Terano shifted in surprise. ‘Me’ instead of the passive ‘we’ or ‘she’. That was progress, certainly. Though Igarashi’s rage, blooming like a hypothermic spring, was not. Her face unfurled like a toxic, white flower, a pale basin simmering with poison. Its life was artificial, pollinated by spores of brief, addictive anger. It was only a fraction of the muscle locked within her, struck and snarling from Terano’s weak spur. And— it was entrancing. Igarashi’s individual rage would go down her throat in pink, hoarse chunks — it was, after all, in Terano’s nature to devour. 

 

“What?” She said calmly, with decorum, waiting, with a tension in her neck, for Igarashi to breach it.

 

“The President is divine.” Igarashi choked out a thorn. The pawn broke conduct and maliciously trotted back a square. Orchid irises expanded like indigo, indignant seas, stigma rearing from a toothy dagger to a silver lance. Terano’s chest was a blood-soaked rose. “She is perfect, she is without a flaw. I am her flaw. I broke her, she did not choose for me to fix her. I— I’m sorry, I’m—“ 

 

She was not apologising to Terano. She was erratic and afraid, and shrinking into an apathetic grey cloud. She could not even say Kirari’s name, and yet she worshipped her like she was gold. 

 

“If you apologise one more time, I will kill you.” Terano snapped. This struck pink flint into Sayaka’s cheeks. Her tears froze. “Good. Now—“

 

Sayaka’s eyes turned black. Utterly black, like a neutron star compressed of all its light. Without warning, she lunged, like the snapping lip of an event horizon, and blended Terano’s throat with her hands. Terano was thrown into the back of her chair, skull lolling against leather, suns dancing in her eyes. Sayaka frothed crazily at the mouth, pushing like she hoped Terano’s larynx would implode, thumbs and their keratin ridges molding flesh like it was dough. Terano coughed, vision blurring, and Sayaka reared back like her leash had been tugged.
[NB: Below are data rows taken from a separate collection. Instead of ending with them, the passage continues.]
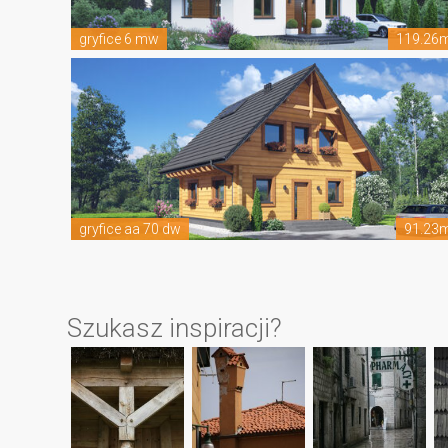
gryfice 6 mw
119.26
gryfice aa 70 dw
91.23
Szukasz inspiracji?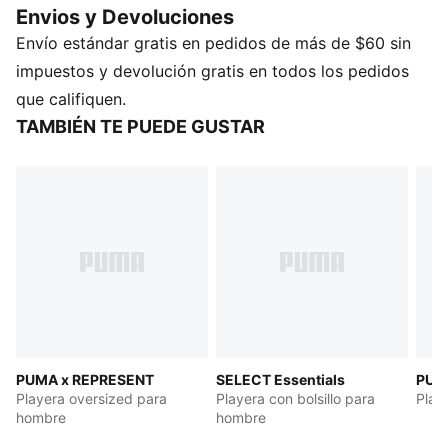
Envios y Devoluciones
de futbol, tops deportivos y pants tipo cargo, se
Envío estándar gratis en pedidos de más de $60 sin
rediseñan con detalles atrevidos, destellos de color y
el característico logotipo KING. Larga vida al REY.
impuestos y devolución gratis en todos los pedidos
CARACTERÍSTICAS Y BENEFICIOS
que califiquen.
Fabricada con al menos un 20 % de algodón
TAMBIÉN TE PUEDE GUSTAR
reciclado.
DETALLES
Corte: holgado
Material principal: jersey simple
Cuello: redondo
Mangas cortas
Largo: regular
PUMA x REPRESENT
SELECT Essentials
PUM
Playera oversized para
Playera con bolsillo para
Play
hombre
hombre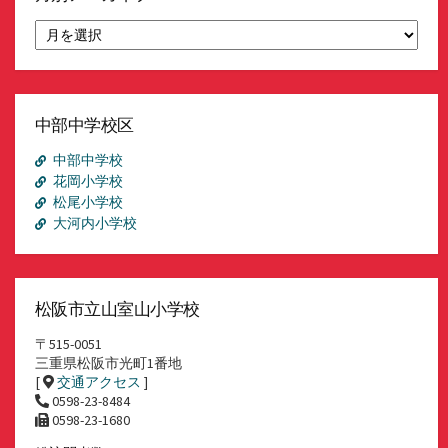
月
別
ア
ー
カ
イ
中部中学校区
ブ
中部中学校
花岡小学校
松尾小学校
大河内小学校
松阪市立山室山小学校
〒515-0051
三重県松阪市光町1番地
[
交通アクセス
]
0598-23-8484
0598-23-1680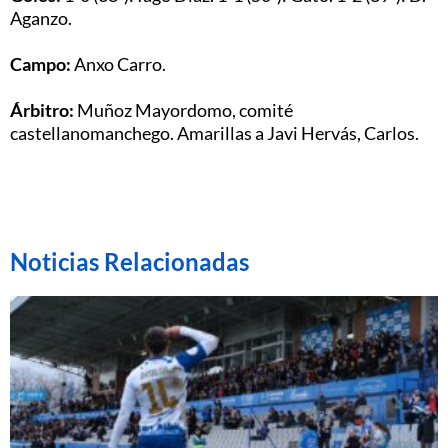
Aganzo.
Campo:
Anxo Carro.
Árbitro:
Muñoz Mayordomo, comité
castellanomanchego. Amarillas a Javi Hervás, Carlos.
Noticias Relacionadas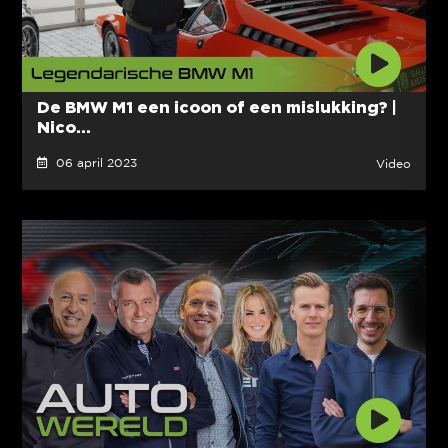
De BMW M1 een icoon of een mislukking? |
Nico...
06 april 2023
Video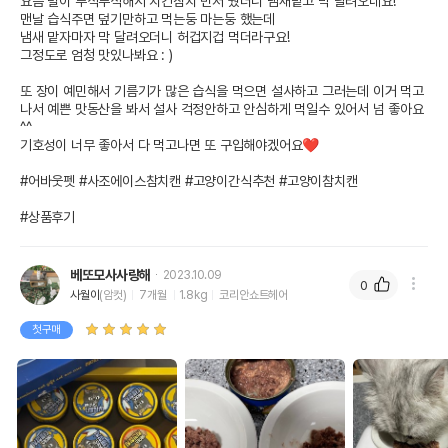
요즘 털이 푸석푸석해서 치킨참치 먼저 줬더니 냄새맡고 막 달려오네요!

맨날 습식주면 덮기만하고 먹는둥 마는둥 했는데

냄새 맡자마자 막 달려오더니 허겁지겁 먹더라구요!

그정도로 엄청 맛있나봐요 : )

또 장이 예민해서 기름기가 많은 습식을 먹으면 설사하고 그러는데 이거 먹고
나서 예쁜 맛동산을 봐서 설사 걱정안하고 안심하게 먹일수 있어서 넘 좋아요
^^

기호성이 너무 좋아서 다 먹고나면 또 구입해야겠어요❤️

#어바웃펫 #사조에이스참치캔 #고양이간식추천 #고양이참치캔 

#상품후기
베또모사사랑해
2023.10.09
0
사월이
(암컷)
7개월
1.8kg
코리안쇼트헤어
첫구매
Terano’s hands shook as they collared her neck. 

 

Sayaka trembled like a leaf, staring at her pale hands as if they were besmirched with blood. “Don’t talk to me like that.” She snarled, tinny. “You have no honour, no integrity, you’re a fraud and— and— and—” a sob stuck in her throat, “you just want her dead!”

 

“Kirari—”

 

Igarashi’s divine eyes bulged. “Don’t say her name. Don’t say her name! You’re not worth it!!” Her throat was raw with salmonella, voice a rusted pole dragged through mud. She shouted and flecks of froth flew from her mouth, as if she was a rabid animal. Perhaps Terano was insane, like Kirari seemed to think, but she though she saw a halo glisten around Igarashi’s head. 


“So you are alive.” Terano said wearily, leaden in her chair. “Will you fight?” For her went unsaid. Except, Terano didn’t want Sayaka to fight for Kirari. She wanted her to fight for herself.